The Jobless Getting Paid More than the Essential
Back in May, “hero” pay for essential workers largely ended. Now, unemployed individuals are making more than many essential workers who are wondering what they are worth.
Many workers who lost their jobs at the start of the pandemic were stressed about a source of income—until unemployment benefits helped them stay financially afloat. Now, many people receiving unemployment benefits are realizing that they are making more than they would be actually working.
Many essential workers still going to work in high-risk environments (pharmacies, grocery stores, custodial staff, grocery stores and more) are have long since lost their “hero pay” (or not received any at all). “Hero pay,” also known as “thank you pay” or “service pay” or “hazard pay” was meant to financially benefit workers who were going to work and putting their lives at increased risk for the community. Since May, though, this pay has all but gone away again, and essential workers are down to their base pay—oftentimes, minimum wage.
Earlier this spring, “hero pay” helped workers get a wage raise, sometimes from $10 to $13 per hour. This was not a huge change, but it was a small benefit of having to risk your life to go into work every day.
Not all employees receiving hero pay really thought it was for their own safety, though. One Starbucks worker said, “It feels like Starbucks could’ve been paying me this the whole time, and they’re just choosing to do it now to help me feel better, but it’s not really paying what I need.”
While a three-dollar-increase is not much, one NPR article noted that “In a normal world, high hazard pay might be the only way to stop employees from quitting en masse.”

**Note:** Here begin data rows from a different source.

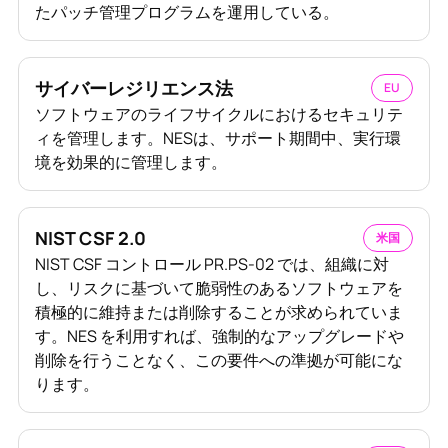
たパッチ管理プログラムを運用している。
サイバーレジリエンス法
EU
ソフトウェアのライフサイクルにおけるセキュリテ
ィを管理します。NESは、サポート期間中、実行環
境を効果的に管理します。
NIST CSF 2.0
米国
NIST CSF コントロール PR.PS-02 では、組織に対
し、リスクに基づいて脆弱性のあるソフトウェアを
積極的に維持または削除することが求められていま
す。NES を利用すれば、強制的なアップグレードや
削除を行うことなく、この要件への準拠が可能にな
ります。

Not every essential worker employer offered workers hero pay, and since hero pay largely ended in May, essential workers are down the base pay they had before the pandemic. Plus, unemployment rates continue to climb as more and more people—essential and non-essential—lose their jobs.
However, unemployment benefits for many have actually proved more beneficial to their previous jobs. In fact, “those boosted unemployment checks have created a bizarre distortion in the labor market, where holding on to a job doesn't guarantee being financially better off than losing one,” said one NPR article.

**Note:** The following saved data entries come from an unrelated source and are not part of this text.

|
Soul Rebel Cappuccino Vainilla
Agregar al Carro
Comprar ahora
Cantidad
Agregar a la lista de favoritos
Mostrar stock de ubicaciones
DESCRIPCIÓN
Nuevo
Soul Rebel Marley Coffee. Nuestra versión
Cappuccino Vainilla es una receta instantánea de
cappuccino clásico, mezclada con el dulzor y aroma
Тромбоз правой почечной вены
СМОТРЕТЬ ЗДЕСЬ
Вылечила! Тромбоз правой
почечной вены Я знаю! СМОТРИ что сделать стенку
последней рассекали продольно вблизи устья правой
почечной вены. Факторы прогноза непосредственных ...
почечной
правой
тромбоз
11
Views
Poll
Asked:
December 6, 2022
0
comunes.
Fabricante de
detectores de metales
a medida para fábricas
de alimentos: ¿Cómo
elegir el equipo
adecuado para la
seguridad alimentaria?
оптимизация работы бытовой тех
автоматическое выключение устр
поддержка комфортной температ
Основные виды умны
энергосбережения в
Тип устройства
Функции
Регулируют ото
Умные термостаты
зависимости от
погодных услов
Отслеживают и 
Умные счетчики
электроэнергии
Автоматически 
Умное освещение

One essential worker said it’s a weird imbalance between feeling like the government did not care for you enough before, but now you are making more without a job than you were before: “You feel like, [the government] never have money for people that really need it, and all of a sudden [is has] money for everybody,” she said. “But then the people that are still essentially working don’t get the recognition that they deserve.”
However, essential workers admit it is not just a problem for employers and the government. The entire country and world has continued to thank and praise essential workers with discounts, treats thank-you cards and even a shoutout at the Grammy’s. But for many, the next step needs to be a bill, or some financial support of thanks.
Many essential workers live in poorer households and do not have much savings to fall back on during the pandemic. Many families are living more comfortably on their 600-dollars-a-week unemployment checks than they ever did in their minimum wage jobs.
“I’m not angry at anyone receiving that [unemployment]. I can’t be angry, because you have to still feed your family,” says Sandra Ellington, a custodial worker at the Cleveland Hopkins International Airport in Ohio.
However, Ellington has had to work harder to save money for herself: couponing, buying even fewer groceries and taking public transportation to work.
While unemployment checks are provided much-needed aid to workers out of a job, many essential workers are questioning their own pay, and questioning their own worth as a worker. Many workers are hopeful that lawmakers will pass some kind of hazard pay for essential workers and finally come out and show that “We haven’t forgotten you.”